You can also check this person in academic databases such as EBSCO and JSTOR.

Check the publisher.

Use a reliable source to check the facts.  Just as you would look up how to spell a word in the Merriam-Webster Dictionary, look up the basis for the argument on reliable and credible sources.

Look at the site and who they sponsor.

If an article is promoting beef and it's sponsored by a beef company, you should be skeptical of its intentions.  Is this article being creative in its advertising or is this a legitimate claim?

Look for the information in other places.

Don't just rely on one source of information.  Make sure you can validate the information.

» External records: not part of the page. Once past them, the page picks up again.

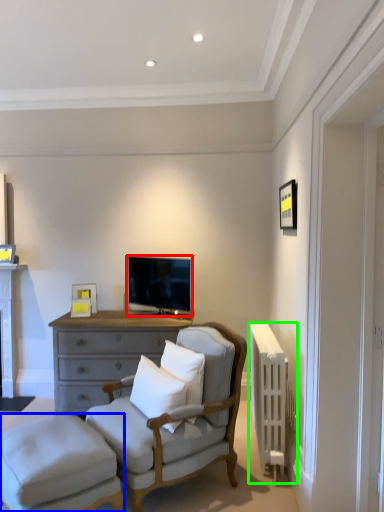 Question: Estimate the real-world distances between objects in this image. Which object is farther from television (highlighted by a red box), stool (highlighted by a blue box) or radiator (highlighted by a green box)?

Choices:
 (A) stool
 (B) radiator

Answer: (A) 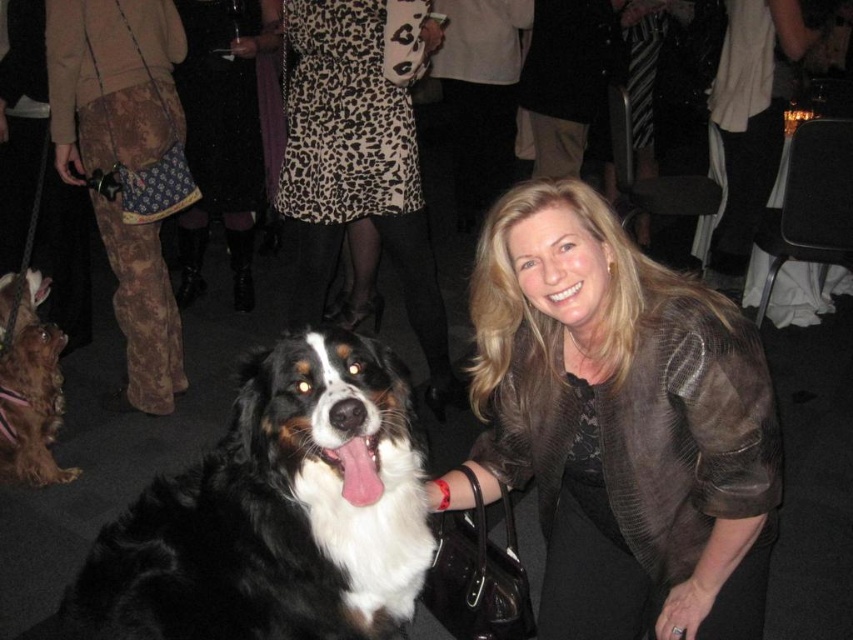 Between leopard print dress at center and shiny brown fur at lower left, which one has more height?

leopard print dress at center

The width and height of the screenshot is (853, 640). I want to click on leopard print dress at center, so click(360, 156).

In the scene shown: Can you confirm if black and white fur dog at center is wider than shiny brown fur at lower left?

Yes, black and white fur dog at center is wider than shiny brown fur at lower left.

Is black and white fur dog at center shorter than shiny brown fur at lower left?

Yes.

What do you see at coordinates (274, 513) in the screenshot? The width and height of the screenshot is (853, 640). I see `black and white fur dog at center` at bounding box center [274, 513].

Locate an element on the screen. This screenshot has width=853, height=640. black and white fur dog at center is located at coordinates (274, 513).

Is brown leather jacket at center above black and white fur dog at center?

Correct, brown leather jacket at center is located above black and white fur dog at center.

Image resolution: width=853 pixels, height=640 pixels. I want to click on brown leather jacket at center, so click(619, 424). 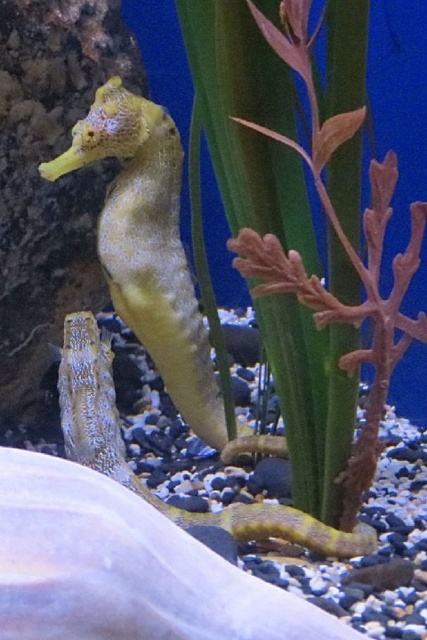 Question: Which point is farther to the camera?

Choices:
 (A) (263, 202)
 (B) (148, 280)

Answer: (B)

Question: Is green matte plant at center smaller than yellow matte seahorse at center?

Choices:
 (A) yes
 (B) no

Answer: (B)

Question: Does green matte plant at center appear on the right side of shiny blue seahorse at center?

Choices:
 (A) no
 (B) yes

Answer: (B)

Question: Does yellow matte seahorse at center have a lesser width compared to shiny blue seahorse at center?

Choices:
 (A) no
 (B) yes

Answer: (B)

Question: Which of the following is the closest to the observer?

Choices:
 (A) green matte plant at center
 (B) shiny blue seahorse at center

Answer: (A)

Question: Estimate the real-world distances between objects in this image. Which object is closer to the yellow matte seahorse at center?

Choices:
 (A) shiny blue seahorse at center
 (B) green matte plant at center

Answer: (A) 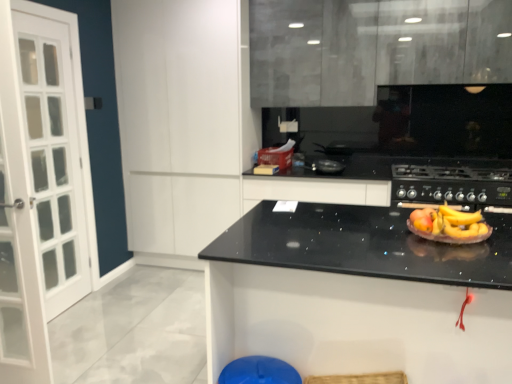 Identify the location of vacant space to the left of matte black paper plate at center. This screenshot has width=512, height=384. (375, 227). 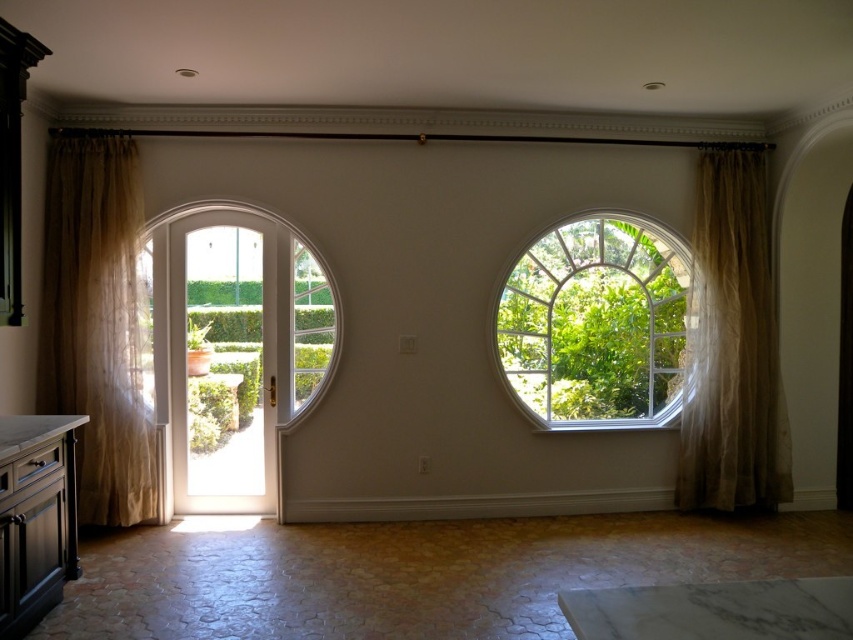 Who is higher up, clear glass window at center or sheer beige curtain at right?

sheer beige curtain at right is higher up.

You are a GUI agent. You are given a task and a screenshot of the screen. Output one action in this format:
    pyautogui.click(x=<x>, y=<y>)
    Task: Click on the clear glass window at center
    This screenshot has width=853, height=640.
    Given the screenshot: What is the action you would take?
    pyautogui.click(x=596, y=324)

What do you see at coordinates (596, 324) in the screenshot?
I see `clear glass window at center` at bounding box center [596, 324].

At what (x,y) coordinates should I click in order to perform the action: click on clear glass window at center. Please return your answer as a coordinate pair (x, y). Image resolution: width=853 pixels, height=640 pixels. Looking at the image, I should click on click(x=596, y=324).

Between point (109, 497) and point (517, 378), which one is positioned in front?

Point (109, 497) is in front.

Find the location of a particular element. sheer beige curtain at left is located at coordinates (97, 324).

Find the location of `sheer beige curtain at left`. sheer beige curtain at left is located at coordinates (97, 324).

Who is higher up, sheer beige curtain at left or sheer beige curtain at right?

sheer beige curtain at right is higher up.

Is sheer beige curtain at left to the right of sheer beige curtain at right from the viewer's perspective?

In fact, sheer beige curtain at left is to the left of sheer beige curtain at right.

Who is more forward, (54, 269) or (711, 195)?

Point (54, 269)

I want to click on sheer beige curtain at left, so click(97, 324).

Check the websites above for validity or check the following sites to find quick results around a popular claim: factcheck.org and snopes.com/category/facts.

Actually read the article, don't just read the headline.

This is a no-brainer, but actually reading the article can reveal certain truths about what the person is trying to convey.  If the author leans heavy in a certain direction, or the argument seems to be a bit one-sided, that's probably not by coincidence.

Think before you post. (#TBYP)

TAYLOR SWIFT ENDORSED TRUMP! #TrumpWinsBecause pic.twitter.com/umoj6oBPfY — MADAME (@MagicRoyalty) November 8, 2016

No matter how juicy the story, think about how dumb you'll look if the rumors you're spreading are totally false.  For your own sake, please think before you link, share or type.